No analyst worth his or her name can doubt the terrible atrocities committed by the Tamil Tigers in the 26 year old battle to win an independent homeland for their minority community in Sri Lanka. Their campaign has included hostage taking, suicide bombings and other ruthless acts of violence to achieve their aims. Victims have included both Sir Lankan and foreign targets, including former Indian Prime Minister Rajiv Gandhi, who were seen as obstacles hindering the success of their military and political strategy. Yet none of this justifies the bloody tactics of the Sri Lankan army to finally rid the country of the Tigers. The argument of some Sri Lankan officials that the end justifies the means is questionable not least for the tens of thousands of Tamil refugees who have had to endure a living hell to protect themselves and their families in the war zone. A substantial portion of the blame rests with the Sri Lankan army's indiscriminate shelling of the last Tiger stronghold in the country's North East corner. According to one estimate at least 7,000 civilians have been killed and more than 15,000 wounded in the first five months of this year, including those who died when a mortar struck the only functioning hospital in the war zone. Those 200,000 who managed to escape the horrors of war found themselves facing appalling conditions of another kind — over crowding, few medicines and little food — when they arrived in the resettlement camps organised by Colombo.

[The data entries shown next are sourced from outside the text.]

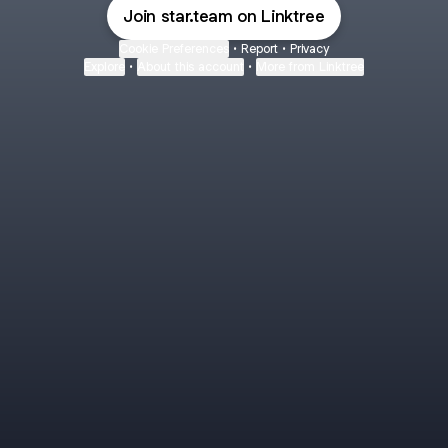
Join star.team on Linktree
Cookie Preferences
•
Report
•
Privacy
Explore
•
About this account
•
More from Linktree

Small wonder then that international human rights groups, such as Human Rights Watch earlier highlighted what they believe could turn out to be war crimes committed by the Sri Lankan forces when they carried out indiscriminate shelling of hospitals and other medical facilities in the former war zone. The British and French foreign ministers, David Milliband and Bernard Kouchner, were more circumspect in their jointly published observations. They described the Tigers as a terrorist organisation, but went on to comment that the Sri Lankan government must show 'humanity and self interest' to win the peace. Somehow the Sri Lankan authorities still do not get it. They blame the UK, because of its colonial policies of settling the Tamils in Sri Lanka, and India, for instigating the conflict in the first instance. If Sri Lankan diplomats in Western capitals are to be believed, it was India's Mrs Indira Gandhi who had propped up Tamils to get even with Colombo, which had supported Pakistan in the 1971 India-Pakistan war.
In this Alice in Wonderland perspective, the majority Singhalese have been exemplary in their treatment of their Tamil brothers who have never had any reason to complain. In fact, according to Colombo-speak, the Tamils are beneficiaries of free health, education and employment opportunities that have allowed them to assert themselves as equal partners in the Sri Lankan state. How else, for example, could some 2,000 Tamil doctors benefit from state funded medical education that propelled them to emigrate to a better and more comfortable future in the UK? These doctors and other Tamil immigrants like them (200,000 in all) now have such a grip on the British political process that any government in London has to taker their views into account when dealing with Sri Lanka.
Meanwhile, alongside the pantheon of foreign villains are Sri Lanka's 'true' friends, such as Pakistan and China, who have been more than generous in supplying Colombo with all the weapons it required. In the past few years China has emerged as the largest aid donor nearly US$ one billion last year and the largest supplier of arms. In return the Chinese have been allowed to develop the southern port of Hambantota as a refuelling and docking centre for its Indian Ocean fleet. But in the coming months Sri Lanka will need more than support from Pakistan and China if it is to restore its international credibility.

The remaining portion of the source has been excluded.